According to the products README, we have:

So I think vggiraffe-sv-2504kgp-svsites.gt.vcf.gz has actually had VCF records merged up so that they talk about the same alleles, while vggiraffe-sv-2504kgp-raw.vcf.gz would just have the raw single-sample calls for each sample, with no attempt to integrate them to talk about the same variants. I think vggiraffe-sv-2504kgp-svsites.gt.vcf.gz would be more feasible to try and impute phasing for.

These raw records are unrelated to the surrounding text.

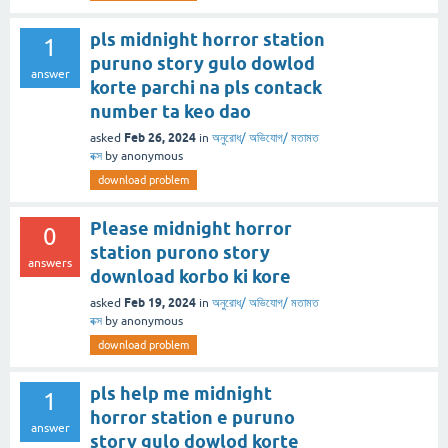
pls midnight horror station
1
puruno story gulo dowlod
answer
korte parchi na pls contack
number ta keo dao
Feb 26, 2024
asked
in
অনুরোধ/ অভিযোগ/ মতামত
বক্স
by
anonymous
download problem
Please midnight horror
0
station purono story
answers
download korbo ki kore
Feb 19, 2024
asked
in
অনুরোধ/ অভিযোগ/ মতামত
বক্স
by
anonymous
download problem
pls help me midnight
1
horror station e puruno
answer
story gulo dowlod korte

I think that https://cgl.gi.ucsc.edu/data/giraffe/construction/HGSVC.haps.vcf.gz would be the VCF used to make the HGSVC-only graphs. It has the phased haplotypes for the three HGSVC samples.

JD12138 commented 2 years ago

According to the products README, we have:

  • VCF at the SV site level. Alleles were combined if matching (>=80% reciprocal overlap or sequence similarity). The allele was counted across all alleles at each site for each sample.

    • vggiraffe-sv-2504kgp-svsites.gt.vcf.gz and vggiraffe-sv-2504kgp-svsites.gt.vcf.gz.tbi: VCF and index for the 2,504 unrelated individuals in the 1000 Genomes Project. Includes allele counts, genotypes and genotype qualities, in addition to INFO such as allele frequency in all samples or for each of the super populations EUR/AFR/EAS/SAS/AMR.
  • Raw VCFs: VCF containing all the information from vg call (inc. GL) but at the allele level, i.e. >1M alleles.

    • vggiraffe-sv-2504kgp-raw.vcf.gz and vggiraffe-sv-2504kgp-raw.vcf.gz.tbi VCF and index for the 2,504 unrelated individuals of the 1000 Genomes Project.

So I think vggiraffe-sv-2504kgp-svsites.gt.vcf.gz has actually had VCF records merged up so that they talk about the same alleles, while vggiraffe-sv-2504kgp-raw.vcf.gz would just have the raw single-sample calls for each sample, with no attempt to integrate them to talk about the same variants. I think vggiraffe-sv-2504kgp-svsites.gt.vcf.gz would be more feasible to try and impute phasing for.

I think that https://cgl.gi.ucsc.edu/data/giraffe/construction/HGSVC.haps.vcf.gz would be the VCF used to make the HGSVC-only graphs. It has the phased haplotypes for the three HGSVC samples.

Thanks! I have counted the SV number in https://cgl.gi.ucsc.edu/data/giraffe/construction/HGSVC.haps.vcf.gz. There are 66863 SVs in the file. But in your science paper "Pangenomics enables genotyping of known structural variants in 5202 diverse genomes",there are 78,106 SVs in your HGSVC graph. Why the numbers are different?

adamnovak commented 2 years ago

@jmonlong Can you explain why these numbers are different?

The supplement says "Reported variant counts were derived from the VCFs used to build the graphs, with bcftools stats.", and that does look like the right file to be counting.

How exactly did you count SVs @JD12138?